TASK DIRECTIONS:
Two lines in the data below mark the range: the one with "Skap frisyrer med" and the one with "bağımlılık yaratma gücüyle". Return both, along with every line between them, exactly.

(RECORDS SHOWN begins)

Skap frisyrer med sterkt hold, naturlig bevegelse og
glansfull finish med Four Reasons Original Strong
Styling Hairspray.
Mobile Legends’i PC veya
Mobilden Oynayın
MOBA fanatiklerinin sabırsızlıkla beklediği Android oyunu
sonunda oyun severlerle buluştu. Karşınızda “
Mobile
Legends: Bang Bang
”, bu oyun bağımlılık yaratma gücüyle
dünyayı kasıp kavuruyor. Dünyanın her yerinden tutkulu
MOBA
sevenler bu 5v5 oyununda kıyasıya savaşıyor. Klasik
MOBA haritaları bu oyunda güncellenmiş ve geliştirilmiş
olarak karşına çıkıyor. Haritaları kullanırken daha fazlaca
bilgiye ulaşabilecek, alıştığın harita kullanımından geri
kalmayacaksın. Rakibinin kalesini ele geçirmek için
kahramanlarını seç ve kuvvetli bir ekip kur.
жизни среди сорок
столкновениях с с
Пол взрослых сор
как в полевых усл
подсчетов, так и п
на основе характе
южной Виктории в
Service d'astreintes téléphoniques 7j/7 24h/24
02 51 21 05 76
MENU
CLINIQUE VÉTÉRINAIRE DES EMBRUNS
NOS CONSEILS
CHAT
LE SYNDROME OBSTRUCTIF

(RECORDS SHOWN ends)
(RECORDS SHOWN begins)

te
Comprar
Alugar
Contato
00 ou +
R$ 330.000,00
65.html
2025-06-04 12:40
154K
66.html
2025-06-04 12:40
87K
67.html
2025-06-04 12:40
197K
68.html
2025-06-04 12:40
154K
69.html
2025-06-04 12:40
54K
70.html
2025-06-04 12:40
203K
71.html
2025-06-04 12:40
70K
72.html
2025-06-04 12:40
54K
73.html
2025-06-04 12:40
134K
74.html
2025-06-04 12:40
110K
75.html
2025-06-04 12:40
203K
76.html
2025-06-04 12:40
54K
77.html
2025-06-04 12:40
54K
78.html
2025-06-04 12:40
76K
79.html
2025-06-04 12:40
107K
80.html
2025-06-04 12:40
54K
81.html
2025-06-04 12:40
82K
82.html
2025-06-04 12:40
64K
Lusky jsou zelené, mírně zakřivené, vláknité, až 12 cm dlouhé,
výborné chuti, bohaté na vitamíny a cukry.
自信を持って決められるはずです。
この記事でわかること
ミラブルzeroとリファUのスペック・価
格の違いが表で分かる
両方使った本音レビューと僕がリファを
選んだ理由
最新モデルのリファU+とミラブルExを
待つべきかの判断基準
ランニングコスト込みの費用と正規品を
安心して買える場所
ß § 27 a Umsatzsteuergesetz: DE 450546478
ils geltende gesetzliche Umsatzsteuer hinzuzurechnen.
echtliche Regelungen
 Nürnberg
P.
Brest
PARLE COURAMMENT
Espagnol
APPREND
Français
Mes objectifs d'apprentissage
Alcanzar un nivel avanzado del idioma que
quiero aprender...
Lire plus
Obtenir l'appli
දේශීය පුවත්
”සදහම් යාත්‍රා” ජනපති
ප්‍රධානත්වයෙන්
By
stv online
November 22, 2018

(RECORDS SHOWN ends)
(RECORDS SHOWN begins)

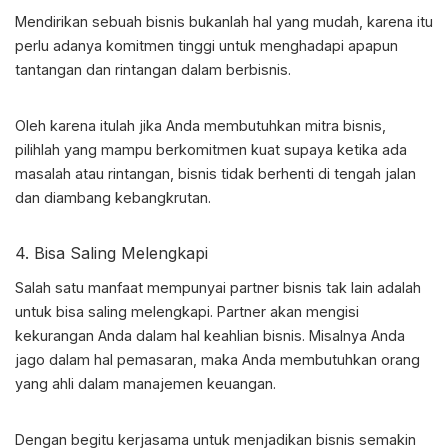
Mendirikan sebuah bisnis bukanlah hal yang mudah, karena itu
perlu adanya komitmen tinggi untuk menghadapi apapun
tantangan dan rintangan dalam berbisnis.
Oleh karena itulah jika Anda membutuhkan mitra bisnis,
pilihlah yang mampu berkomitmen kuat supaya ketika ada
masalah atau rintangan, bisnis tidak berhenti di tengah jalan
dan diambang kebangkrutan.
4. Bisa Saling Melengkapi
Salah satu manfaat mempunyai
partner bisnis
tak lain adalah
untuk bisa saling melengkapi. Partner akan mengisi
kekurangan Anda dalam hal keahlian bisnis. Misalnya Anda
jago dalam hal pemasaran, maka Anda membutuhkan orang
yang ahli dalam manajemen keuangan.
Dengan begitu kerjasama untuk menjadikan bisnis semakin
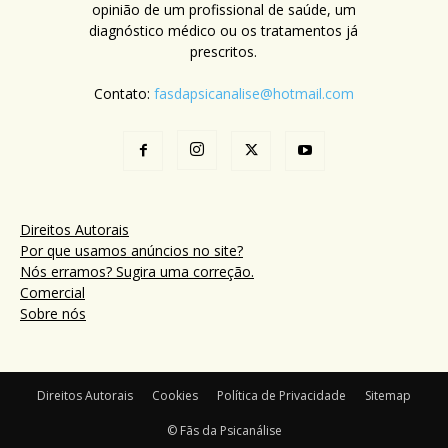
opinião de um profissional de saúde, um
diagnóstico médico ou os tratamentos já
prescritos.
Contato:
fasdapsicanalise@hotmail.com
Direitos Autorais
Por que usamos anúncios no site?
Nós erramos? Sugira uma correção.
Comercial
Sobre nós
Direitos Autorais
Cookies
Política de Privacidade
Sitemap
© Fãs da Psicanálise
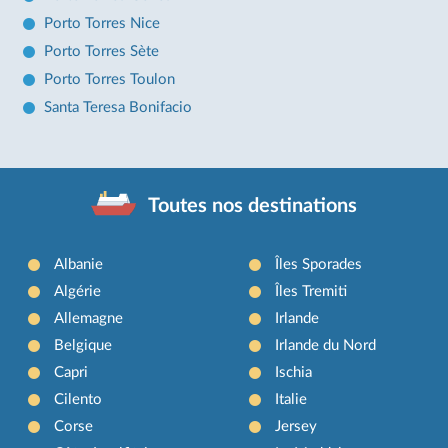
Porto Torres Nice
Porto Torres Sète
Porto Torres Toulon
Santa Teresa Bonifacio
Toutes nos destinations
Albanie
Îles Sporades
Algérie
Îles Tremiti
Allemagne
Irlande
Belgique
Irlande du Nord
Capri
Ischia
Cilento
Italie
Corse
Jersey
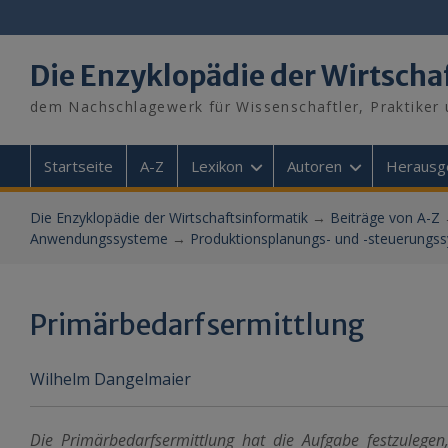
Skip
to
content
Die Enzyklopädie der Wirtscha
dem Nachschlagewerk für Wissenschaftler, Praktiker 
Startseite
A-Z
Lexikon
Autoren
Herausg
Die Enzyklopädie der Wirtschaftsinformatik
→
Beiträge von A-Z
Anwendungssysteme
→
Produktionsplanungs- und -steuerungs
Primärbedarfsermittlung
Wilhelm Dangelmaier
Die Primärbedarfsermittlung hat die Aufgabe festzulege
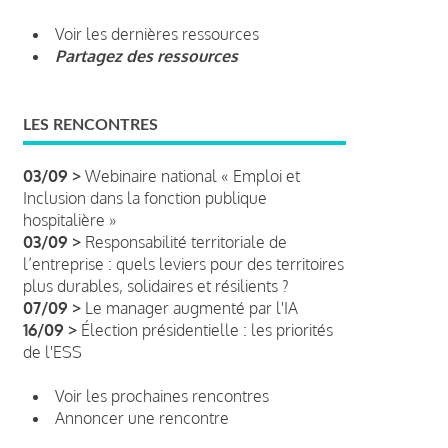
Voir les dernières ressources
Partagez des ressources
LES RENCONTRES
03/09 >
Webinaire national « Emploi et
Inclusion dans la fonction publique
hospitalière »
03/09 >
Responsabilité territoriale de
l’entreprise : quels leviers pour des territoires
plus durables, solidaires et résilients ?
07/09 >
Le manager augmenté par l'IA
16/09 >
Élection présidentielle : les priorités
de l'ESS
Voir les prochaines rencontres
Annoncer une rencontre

(RECORDS SHOWN ends)

OUTPUT FOR THIS TASK:
Skap frisyrer med sterkt hold, naturlig bevegelse og
glansfull finish med Four Reasons Original Strong
Styling Hairspray.
Mobile Legends’i PC veya
Mobilden Oynayın
MOBA fanatiklerinin sabırsızlıkla beklediği Android oyunu
sonunda oyun severlerle buluştu. Karşınızda “
Mobile
Legends: Bang Bang
”, bu oyun bağımlılık yaratma gücüyle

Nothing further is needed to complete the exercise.